### TASK BRIEF
Please give back each entry below unaltered, leaving the pictures out.

Dataset entries:
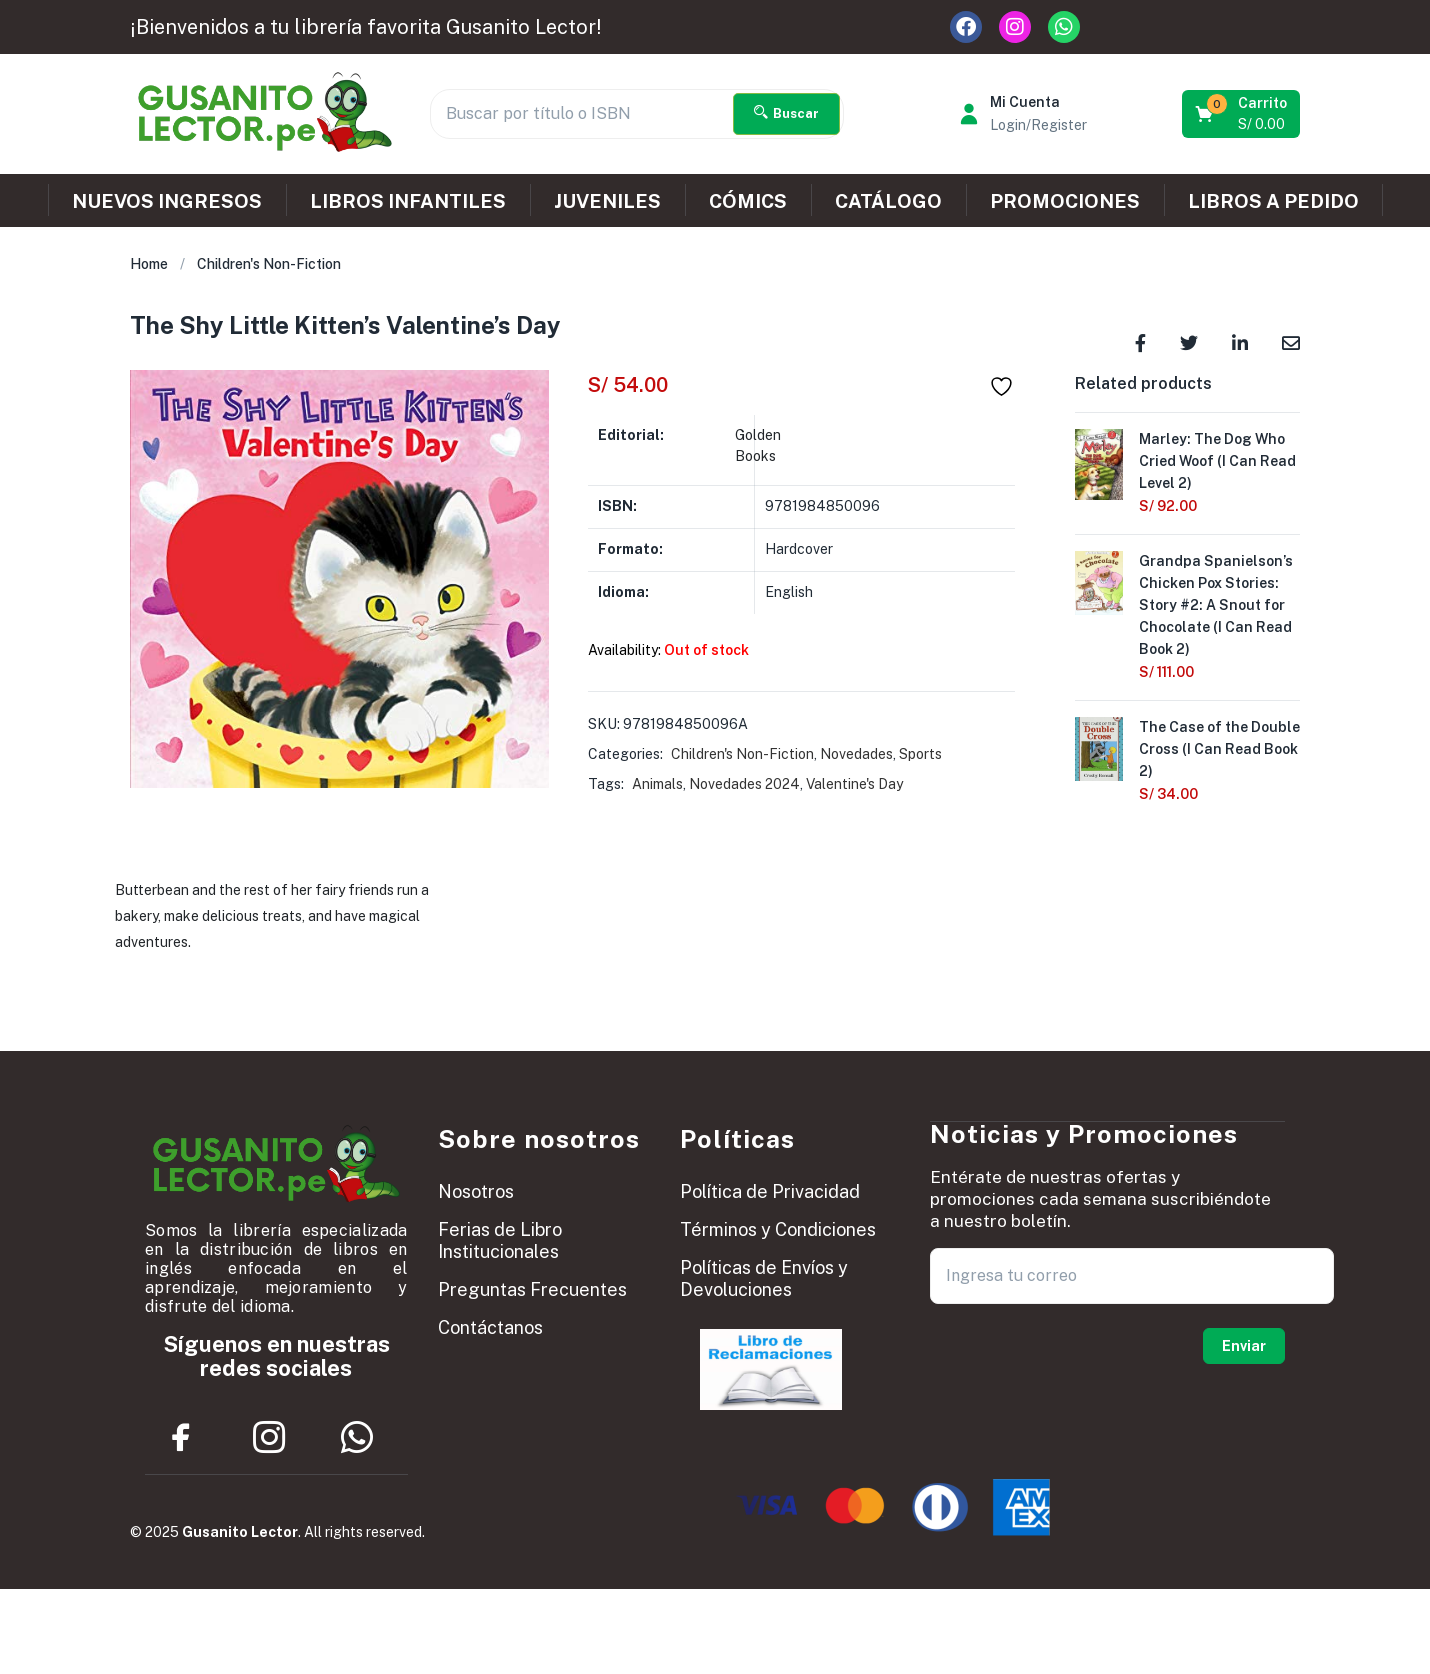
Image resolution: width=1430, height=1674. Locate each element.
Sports (920, 754)
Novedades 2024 (744, 784)
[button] (1242, 114)
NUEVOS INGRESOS (167, 201)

### EXPECTED ANSWER
Image resolution: width=1430, height=1674. Locate each element.
Sports (920, 754)
Novedades 2024 (744, 784)
[button] (1242, 114)
NUEVOS INGRESOS (167, 201)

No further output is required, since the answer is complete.